Salgado-Ceballos H, Guizar-Sahagun G, Feria-Velasco A, Grijalva I, Espitia L, Ibarra A, Madrazo I
Unit of Medical Research in Neurological Diseases, Instituto Mexicano del Seguro Social, México, DF, México.
Brain Res. 1998 Jan 26;782(1-2):126-35. doi: 10.1016/s0006-8993(97)01252-3.
The capability of the central nervous system to remyelinate axons after a lesion has been well documented, even though it had been described as an abortive and incomplete process. At present there are no long-term morphometric studies to assess the spinal cord (S.C.) remyelinative capability. With the purpose to understand this phenomenon better, the S.C. of seven lesionless rats and the S.C. of 21 rats subjected to a severe weight-drop contusion injury were evaluated at 1, 2, 4, 6, and 12 months after injury. The axonal diameter and the myelination index (MI = axolemmal perimeter divided by myelinated fiber perimeter) were registered in the outer rim of the cord at T9 SC level using a transmission electron microscope and a digitizing computer system. The average myelinated fiber loss was 95.1%. One month after the SC, 64% of the surviving fibers were demyelinated while 12 months later, only 30% of the fibers had no myelin sheath. The MI in the control group was 0.72 +/- 0.07 (X +/- S.D.). In the experimental groups, the greatest demyelination was observed two months after the lesion (MI = 0.90 +/- 0.03), while the greatest myelination was observed 12 months after the injury (MI = 0.83 +/- 0.02).
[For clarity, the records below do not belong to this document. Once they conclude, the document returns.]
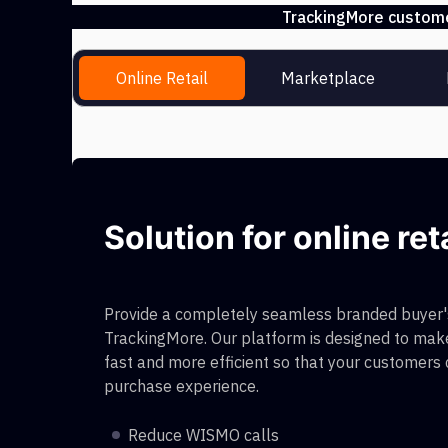
TrackingMore customer
Online Retail
Marketplace
Solution for online ret
Provide a completely seamless branded buyer's
TrackingMore. Our platform is designed to make
fast and more efficient so that your customers
purchase experience.
Reduce WISMO calls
There was a statistical difference (p < 0.02) in MI between 2 and 12 months which means that remyelination had taken place. Remyelination was mainly achieved because of Schwann cells. The proportion of small fibers (diameter = 0.5 micron or less) considered as axon collaterals, increased from 18.45% at 1 month to 27.66% a year after the contusion. Results suggest that remyelination is not an abortive phenomenon but in fact a slow process occurring parallel to other tissue plastic phenomena, such as the emission of axon collaterals.
中枢神经系统在损伤后重新髓鞘化轴突的能力已有充分记录,尽管这一过程曾被描述为一个失败且不完整的过程。目前尚无长期形态学研究来评估脊髓的再髓鞘化能力。为了更好地理解这一现象,我们对7只无损伤大鼠的脊髓以及21只遭受严重重物坠落挫伤的大鼠脊髓在损伤后1、2、4、6和12个月进行了评估。使用透射电子显微镜和数字化计算机系统,在T9脊髓节段水平的脊髓外周记录轴突直径和髓鞘形成指数(MI = 轴膜周长除以有髓纤维周长)。平均有髓纤维损失为95.1%。脊髓损伤后1个月,64%存活的纤维发生脱髓鞘,而12个月后,只有30%的纤维没有髓鞘。对照组的MI为0.72±0.07(X±标准差)。在实验组中,损伤后2个月观察到最大程度的脱髓鞘(MI = 0.90±0.03),而损伤后12个月观察到最大程度的髓鞘形成(MI = 0.83±0.02)。2个月和12个月之间的MI存在统计学差异(p < 0.02),这意味着发生了再髓鞘化。再髓鞘化主要是由雪旺细胞实现的。被视为轴突侧支的小纤维(直径 = 0.5微米或更小)的比例从损伤后1个月的18.45%增加到挫伤后1年的27.66%。结果表明,再髓鞘化不是一个失败的现象,而是一个与其他组织可塑性现象(如轴突侧支的发出)并行发生的缓慢过程。